The President has proposed an energy tax that might have been geared more to energy conservation purposes. But the energy tax as being proposed is such a political compromise, structured not to offend either the coal industry, oil industry, the Western states, or the Northeast. Although there will be some energy conservation benefits, I think we leave to look at it more as a revenue generator than a producer of real conservation. But that probably argues even more strongly for higher CAFE standards.

PC: Given the political clout of the oil and car industries, are these changes politically feasible?

Waxman: I think it can happen if we get leadership from this administration.
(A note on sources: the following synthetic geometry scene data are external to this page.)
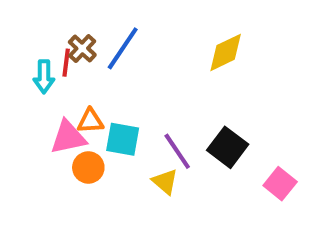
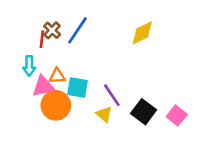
cyan arrow: (44, 77) -> (29, 66), moved
black square: (228, 147) -> (144, 112), moved
orange circle: (88, 167) -> (56, 105), size x1.5

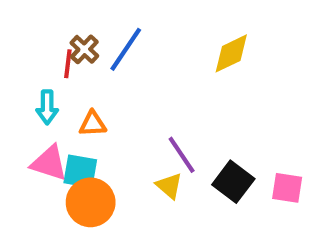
pink triangle: (43, 86) -> (49, 163), moved, turned 30
cyan square: (77, 88) -> (80, 171), moved
orange circle: (56, 105) -> (91, 202), moved
pink square: (177, 115) -> (287, 188), turned -30

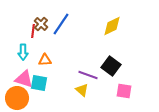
purple line: (182, 155) -> (88, 75), turned -36
black square: (233, 182) -> (111, 66), moved
pink square: (287, 188) -> (124, 91), moved
orange circle: (91, 202) -> (17, 98), moved

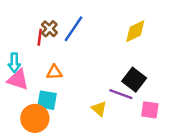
cyan arrow: (23, 52) -> (14, 63), moved
purple line: (88, 75) -> (121, 94), moved
pink triangle: (24, 79) -> (18, 80), moved
orange circle: (17, 98) -> (35, 118), moved

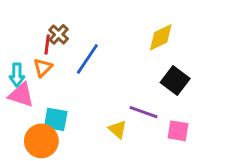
blue line: (74, 29) -> (87, 59), moved
orange triangle: (54, 72) -> (43, 68), moved, turned -42
black square: (134, 80) -> (175, 80), moved

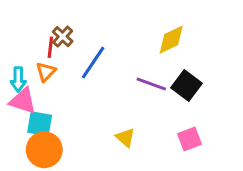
purple line: (143, 112) -> (151, 84), moved
cyan square: (56, 119) -> (40, 124), moved
pink square: (178, 131) -> (190, 139), turned -30

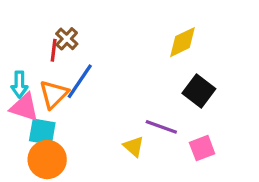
blue line: (93, 63) -> (80, 81), moved
orange triangle: (46, 72) -> (54, 94), moved, size x1.4
purple line: (151, 84) -> (161, 127), moved

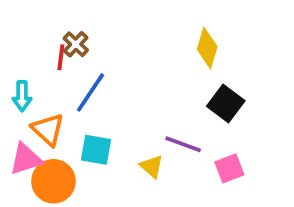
yellow diamond: (182, 42) -> (207, 48), turned -48
orange triangle: (54, 94) -> (48, 129), moved, turned -32
pink triangle: (24, 107) -> (26, 159), moved, turned -36
cyan square: (42, 132) -> (96, 150), moved

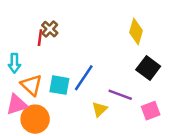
blue line: (91, 92) -> (84, 78), moved
cyan square: (96, 150) -> (59, 85), moved
yellow triangle: (152, 166) -> (100, 109), turned 35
We know where Vice President Gore is, as a leader in this whole area. President Clinton campaigned on these issues as well.

PC: You speak about the necessity of the president to take a leadership role, but I think a lot of people in the public interest community are waiting to be disappointed. How does it feel to move from working in the opposition for 12 years, to working with a president who is ostensibly an ally, and then possibly finding yourself in a position to disagree?

Waxman: I'm pleased that we have a friendly administration in power. I think that a lot of the people who are being appointed to policy positions in this administration are going to be more receptive to the ideas that Public Citizen and I share on a whole range of pending issues.

Nevertheless, there are going to be a lot of other pressures on this administration to move away from our point of view. That reality is the strongest reason we need more than ever a vigorous public interest movement to continue to advocate for policies. Any president has to balance a lot of competing interest groups, regional concerns, local pressures. In the course of all of that, the public interest point of view has to be advanced as vigorously as ever before -- and I think in many ways with a greater chance of success than ever before.

But we can't rely on this or any administration to always end up in the right place. That's why we must be continually vigilant and active in asserting that the public interest not be forgotten.